Тогда никто себя не щадил. Людям достаточно было сказать: «Надо!», чтобы они выполняли по полторы–две нормы. Пусть даже так, идеологически: «Идя навстречу очередному съезду КПСС…», но выполняли. Коллективизация труда тогда звучала как поэзия. Разнорабочих обучали, и они получали профессии.

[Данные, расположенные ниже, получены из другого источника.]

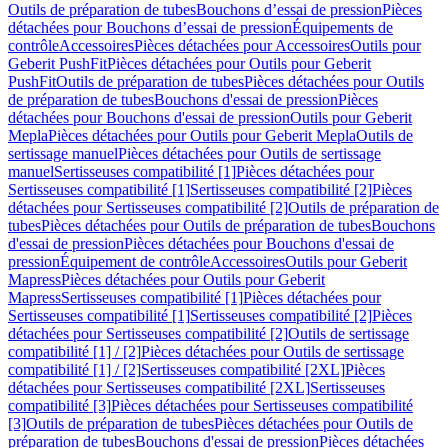
Outils de préparation de tubes
Bouchons d’essai de pression
Pièces
détachées pour Bouchons d’essai de pression
Équipements de
contrôle
Accessoires
Pièces détachées pour Accessoires
Outils pour
Geberit PushFit
Pièces détachées pour Outils pour Geberit
PushFit
Outils de préparation de tubes
Pièces détachées pour Outils
de préparation de tubes
Bouchons d'essai de pression
Pièces
détachées pour Bouchons d'essai de pression
Outils pour Geberit
Mepla
Pièces détachées pour Outils pour Geberit Mepla
Outils de
sertissage manuel
Pièces détachées pour Outils de sertissage
manuel
Sertisseuses compatibilité [1]
Pièces détachées pour
Sertisseuses compatibilité [1]
Sertisseuses compatibilité [2]
Pièces
détachées pour Sertisseuses compatibilité [2]
Outils de préparation de
tubes
Pièces détachées pour Outils de préparation de tubes
Bouchons
d'essai de pression
Pièces détachées pour Bouchons d'essai de
pression
Équipement de contrôle
Accessoires
Outils pour Geberit
Mapress
Pièces détachées pour Outils pour Geberit
Mapress
Sertisseuses compatibilité [1]
Pièces détachées pour
Sertisseuses compatibilité [1]
Sertisseuses compatibilité [2]
Pièces
détachées pour Sertisseuses compatibilité [2]
Outils de sertissage
compatibilité [1] / [2]
Pièces détachées pour Outils de sertissage
compatibilité [1] / [2]
Sertisseuses compatibilité [2XL]
Pièces
détachées pour Sertisseuses compatibilité [2XL]
Sertisseuses
compatibilité [3]
Pièces détachées pour Sertisseuses compatibilité
[3]
Outils de préparation de tubes
Pièces détachées pour Outils de
préparation de tubes
Bouchons d'essai de pression
Pièces détachées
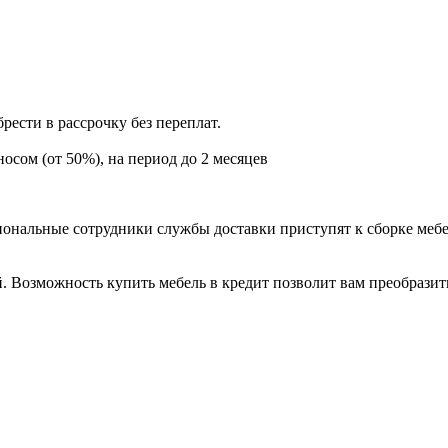
ести в рассрочку без переплат.
сом (от 50%), на период до 2 месяцев
иональные сотрудники службы доставки приступят к сборке мебел
. Возможность купить мебель в кредит позволит вам преобразит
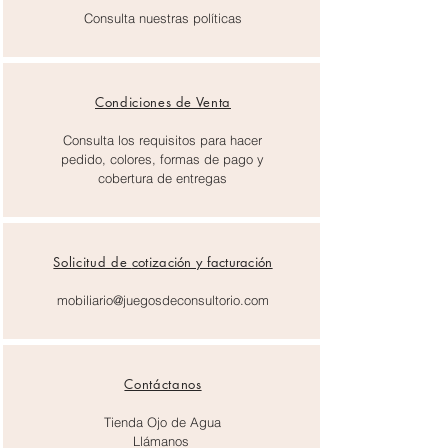
Consulta nuestras políticas
Condiciones de Venta
Consulta los requisitos para hacer
pedido, colores, formas de pago y
cobertura de entregas
Solicitud de
cotización y facturación
mobiliario@juegosdeconsultorio.com
Contáctanos
Tienda Ojo de Agua
Llámanos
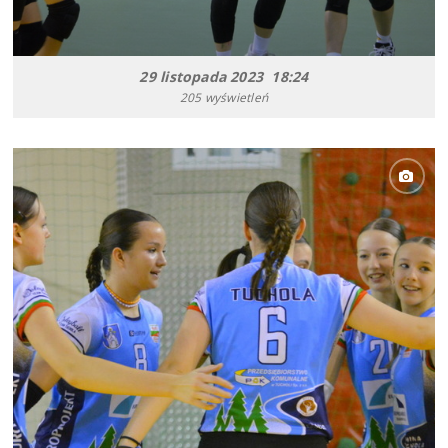
29 listopada 2023 18:24
205 wyświetleń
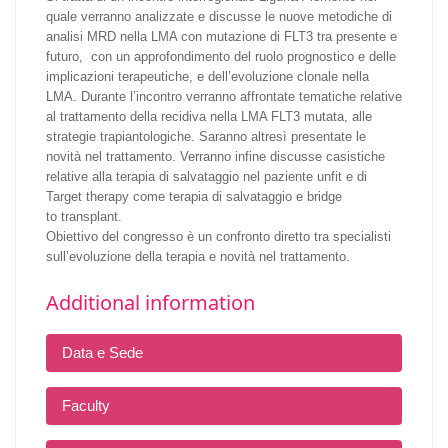
quale verranno analizzate e discusse le nuove metodiche di
analisi MRD nella LMA con mutazione di FLT3 tra presente e
futuro, con un approfondimento del ruolo prognostico e delle
implicazioni terapeutiche, e dell’evoluzione clonale nella
LMA. Durante l’incontro verranno affrontate tematiche relative
al trattamento della recidiva nella LMA FLT3 mutata, alle
strategie trapiantologiche. Saranno altresì presentate le
novità nel trattamento. Verranno infine discusse casistiche
relative alla terapia di salvataggio nel paziente unfit e di
Target therapy come terapia di salvataggio e bridge
to transplant.
Obiettivo del congresso è un confronto diretto tra specialisti
sull’evoluzione della terapia e novità nel trattamento.
Additional information
Data e Sede
Faculty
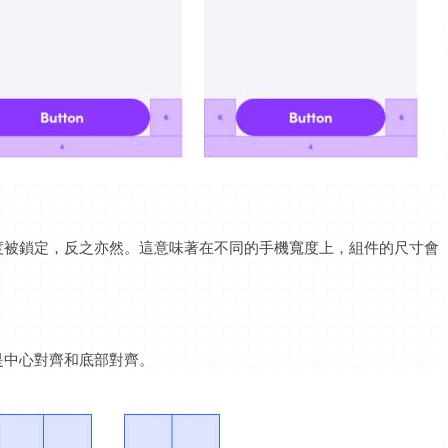
度被鎖定，反之亦然。這意味著在不同的手機寬度上，組件的尺寸會
是中心對齊和底部對齊。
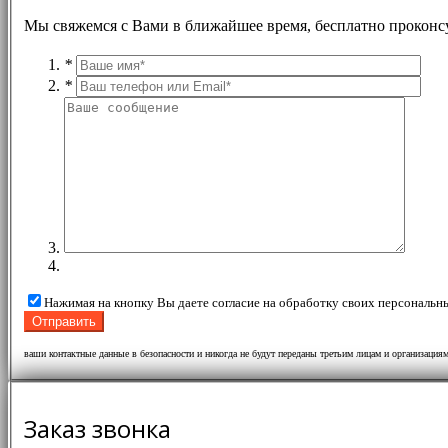
Мы свяжемся с Вами в ближайшее время, бесплатно проконс
*
*
Нажимая на кнопку Вы даете согласие на обработку своих персональн
ваши контактные данные в безопасности и никогда не будут переданы третьим лицам и организация
Заказ звонка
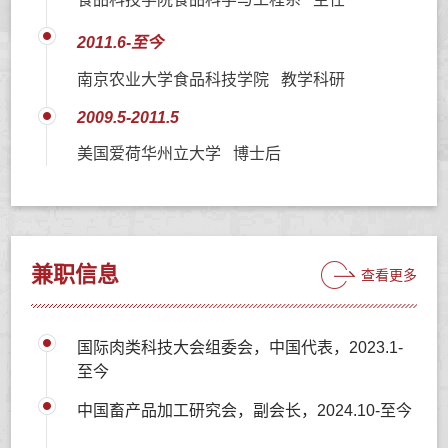
2011.6-至今
南京农业大学食品科技学院 教学科研
2009.5-2011.5
美国爱荷华州立大学 博士后
兼职信息
查看更多
国际肉类科技大会组委会，中国代表，2023.1-
至今
中国畜产品加工研究会，副会长，2024.10-至今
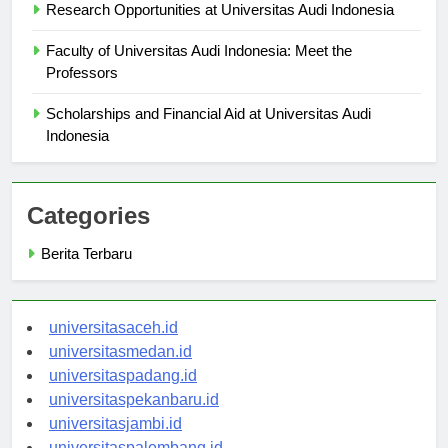
Research Opportunities at Universitas Audi Indonesia
Faculty of Universitas Audi Indonesia: Meet the
Professors
Scholarships and Financial Aid at Universitas Audi
Indonesia
Categories
Berita Terbaru
universitasaceh.id
universitasmedan.id
universitaspadang.id
universitaspekanbaru.id
universitasjambi.id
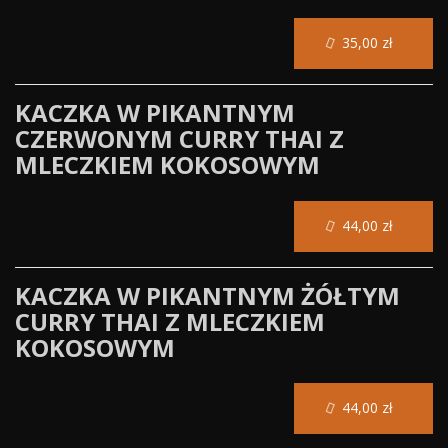
35,00 zł
KACZKA W PIKANTNYM
CZERWONYM CURRY THAI Z
MLECZKIEM KOKOSOWYM
44,00 zł
KACZKA W PIKANTNYM ŻÓŁTYM
CURRY THAI Z MLECZKIEM
KOKOSOWYM
44,00 zł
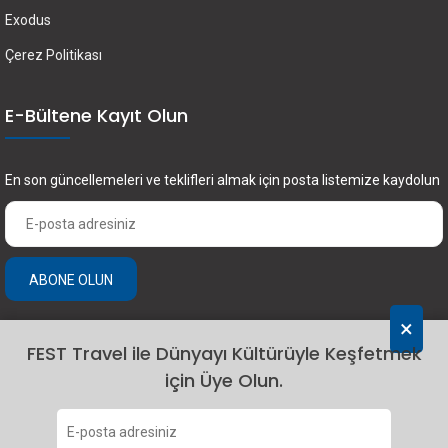
Exodus
Çerez Politikası
E-Bültene Kayıt Olun
En son güncellemeleri ve teklifleri almak için posta listemize kaydolun
ABONE OLUN
×
FEST Travel ile Dünyayı Kültürüyle Keşfetmek
için Üye Olun.
2024 Fest Travel. Tüm hakları saklıdır.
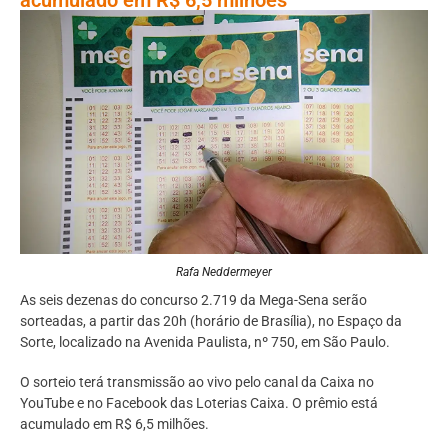
Rafa Neddermeyer
As seis dezenas do concurso 2.719 da Mega-Sena serão
sorteadas, a partir das 20h (horário de Brasília), no Espaço da
Sorte, localizado na Avenida Paulista, nº 750, em São Paulo.
O sorteio terá transmissão ao vivo pelo canal da Caixa no
YouTube e no Facebook das Loterias Caixa. O prêmio está
acumulado em R$ 6,5 milhões.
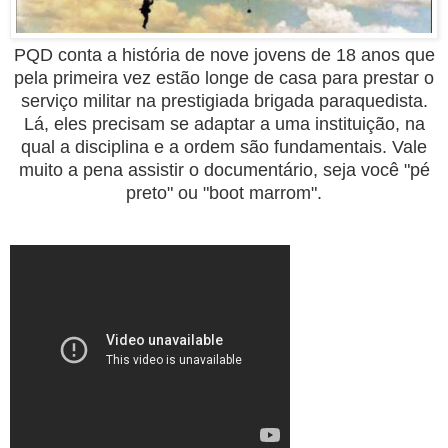
PQD conta a história de nove jovens de 18 anos que
pela primeira vez estão longe de casa para prestar o
serviço militar na prestigiada brigada paraquedista.
Lá, eles precisam se adaptar a uma instituição, na
qual a disciplina e a ordem são fundamentais. Vale
muito a pena assistir o documentário, seja você "pé
preto" ou "boot marrom".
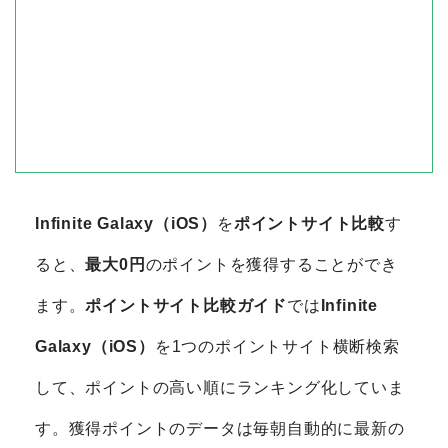
Infinite Galaxy（iOS）
を
ポイントサイト比較
す
ると、
最大0円
のポイントを獲得することができ
ます。
ポイントサイト比較ガイド
では
Infinite
Galaxy（iOS）
を1つのポイントサイト横断検索
して、ポイントの高い順にランキング化していま
す。獲得ポイントのデータは毎朝自動的に最新の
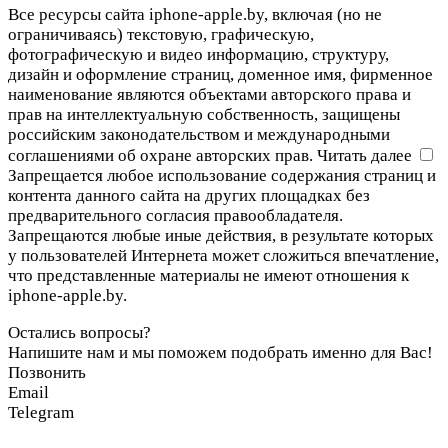
Все ресурсы сайта iphone-apple.by, включая (но не
ограничиваясь) текстовую, графическую,
фотографическую и видео информацию, структуру,
дизайн и оформление страниц, доменное имя, фирменное
наименование являются объектами авторского права и
прав на интеллектуальную собственность, защищены
российским законодательством и международными
соглашениями об охране авторских прав.
Читать далее
Запрещается любое использование содержания страниц и
контента данного сайта на других площадках без
предварительного согласия правообладателя.
Запрещаются любые иные действия, в результате которых
у пользователей Интернета может сложиться впечатление,
что представленные материалы не имеют отношения к
iphone-apple.by.
Остались вопросы?
Напишите нам и мы поможем подобрать именно для Вас!
Позвонить
Email
Telegram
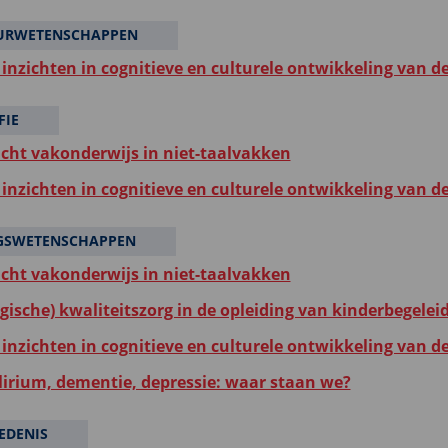
URWETENSCHAPPEN
inzichten in cognitieve en culturele ontwikkeling van d
FIE
icht vakonderwijs in niet-taalvakken
inzichten in cognitieve en culturele ontwikkeling van d
GSWETENSCHAPPEN
icht vakonderwijs in niet-taalvakken
gische) kwaliteitszorg in de opleiding van kinderbegelei
inzichten in cognitieve en culturele ontwikkeling van d
elirium, dementie, depressie: waar staan we?
EDENIS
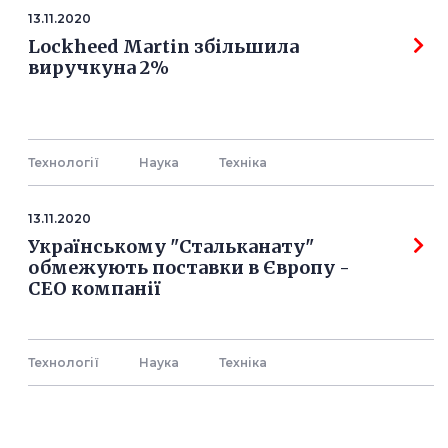
13.11.2020
Lockheed Martin збільшила
виручкуна 2%
Технології
Наука
Технiка
13.11.2020
Українському "Стальканату"
обмежують поставки в Європу -
СЕО компанії
Технології
Наука
Технiка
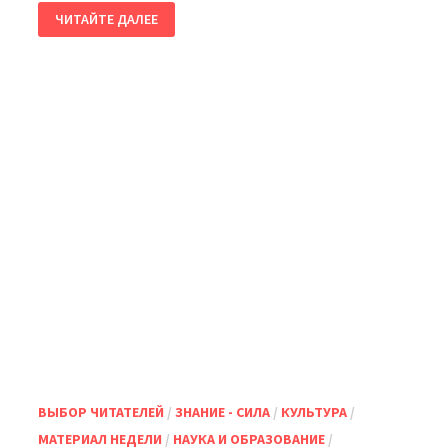
ГУБЕРНАТОР
ЧИТАЙТЕ ДАЛЕЕ
ОРЕНБУРЖЬЯ
ВРУЧИЛ
РАБОТНИКАМ
АПК
ПЕРВОМАЙСКОГО
РАЙОНА
ЗНАКИ
ОТЛИЧИЯ
«ЗА
СОДЕЙСТВИЕ
СВО»
ВЫБОР ЧИТАТЕЛЕЙ
/
ЗНАНИЕ - СИЛА
/
КУЛЬТУРА
/
МАТЕРИАЛ НЕДЕЛИ
/
НАУКА И ОБРАЗОВАНИЕ
/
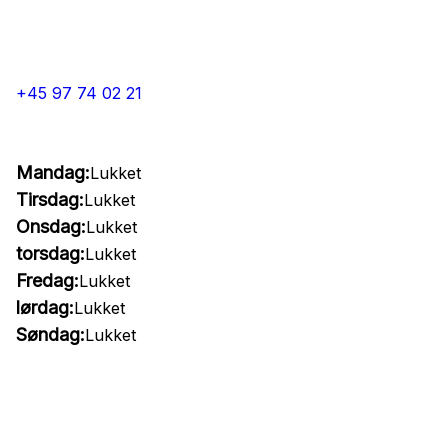
+45 97 74 02 21
Mandag:
Lukket
Tirsdag:
Lukket
Onsdag:
Lukket
torsdag:
Lukket
Fredag:
Lukket
lørdag:
Lukket
Søndag:
Lukket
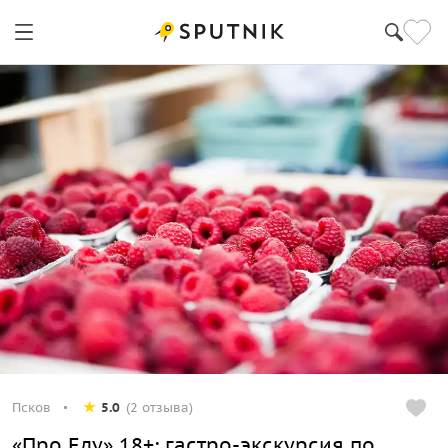
Псков
5.0
(2 отзыва)
«Про Еду» 18+: гастро-экскурсия по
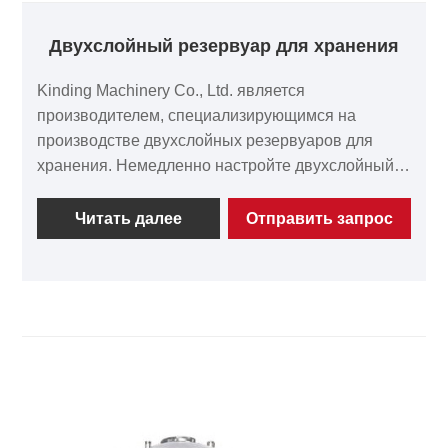
Двухслойный резервуар для хранения
Kinding Machinery Co., Ltd. является
производителем, специализирующимся на
производстве двухслойных резервуаров для
хранения. Немедленно настройте двухслойный
резервуар для хранения Kinding из
нержавеющей стали. Его уникальная конструкция
Читать далее
Отправить запрос
изоляционного промежуточного слоя
эффективно блокирует теплообмен, обеспечивая
минимальные колебания температуры
материалов. Выбор двухслойных резервуаров
Kinding означает выбор в пользу
энергосбережения, снижения потребления и
стабильности процесса. Они широко
используются в таких отраслях, как
фармацевтика, химическая и пищевая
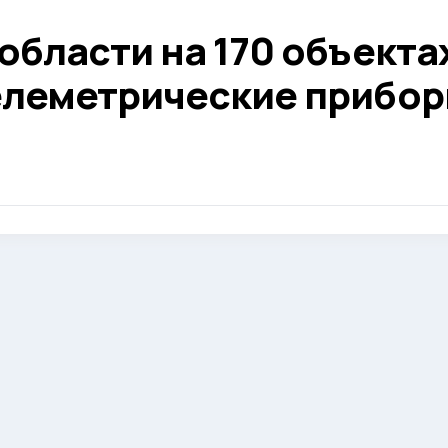
области на 170 объекта
елеметрические прибо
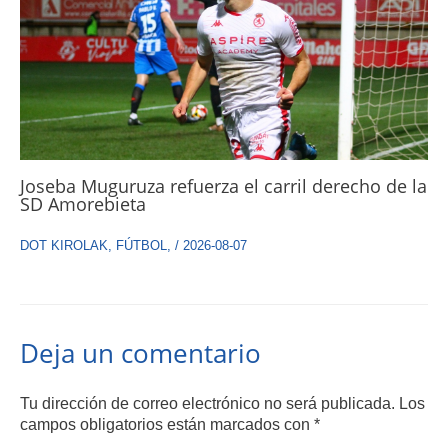
Joseba Muguruza refuerza el carril derecho de la
SD Amorebieta
DOT KIROLAK
,
FÚTBOL
,
/
2026-08-07
Deja un comentario
Tu dirección de correo electrónico no será publicada.
Los
campos obligatorios están marcados con
*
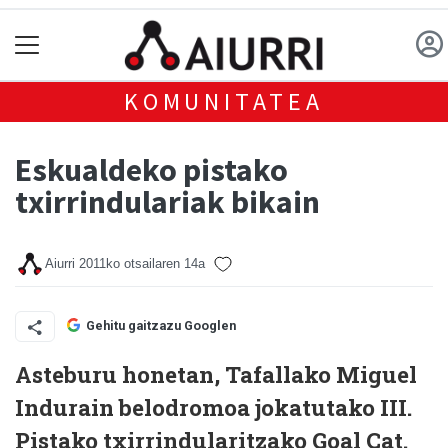
KOMUNITATEA
Eskualdeko pistako
txirrindulariak bikain
Aiurri
2011ko otsailaren 14a
Gehitu gaitzazu Googlen
Asteburu honetan, Tafallako Miguel
Indurain belodromoa jokatutako III.
Pistako txirrindularitzako Goal Cat.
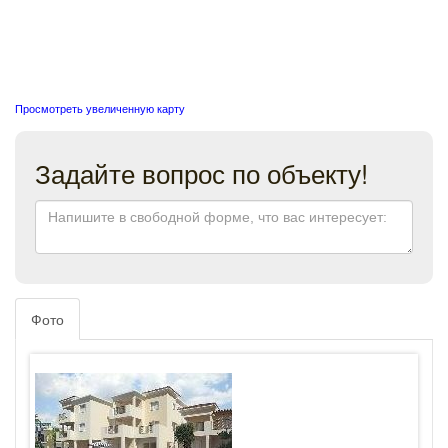
Просмотреть увеличенную карту
Задайте вопрос по объекту!
Фото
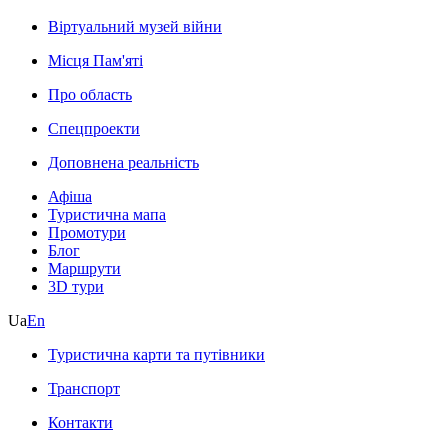
Віртуальний музей війни
Місця Пам'яті
Про область
Спецпроекти
Доповнена реальність
Афіша
Туристична мапа
Промотури
Блог
Маршрути
3D тури
Ua
En
Туристична карти та путівники
Транспорт
Контакти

Я иногда носил папе в котлован «тормозок» с едой — ну, там ломтик хлеба, огурец, луковица, иногда — суп. Папа и его товарищи по работе часто работали как водолазы: стоя почти по пояс в холодной воде (так же он наводил переправы во время войны в саперной роте). Кроме резиновых штанов им ничего из спецодежды не выдавали, но они работали, не жалуясь. Так отец, которого в конце концов доконал неизлечимый радикулит, был вынужден уйти работать коневозчиком в конный парк, располагавшийся рядом с лесозаводом.

На «ГорьковГЭСстрое» время уплотняли, как говорил советский публицист Борис Горбатов, до состояния сжатого воздуха. Многое делали девушки, в числе которых была и моя старшая сестра Рита.

Даже свадьбы играли, выкраивая время у работы. Почти не было тогда никаких выходных.

У всех обязательно что–нибудь случалось. «Плывун» пошёл в котловане (плывучий грунт) — объявляют аврал: вызывают экскаваторщиков, плотников, сварщиков, арматурщиков (и всегда, конечно, чернорабочих!). Баржа с грузом по Волге подошла — девушек на разгрузку! Цемент появился — бетонщиков давай!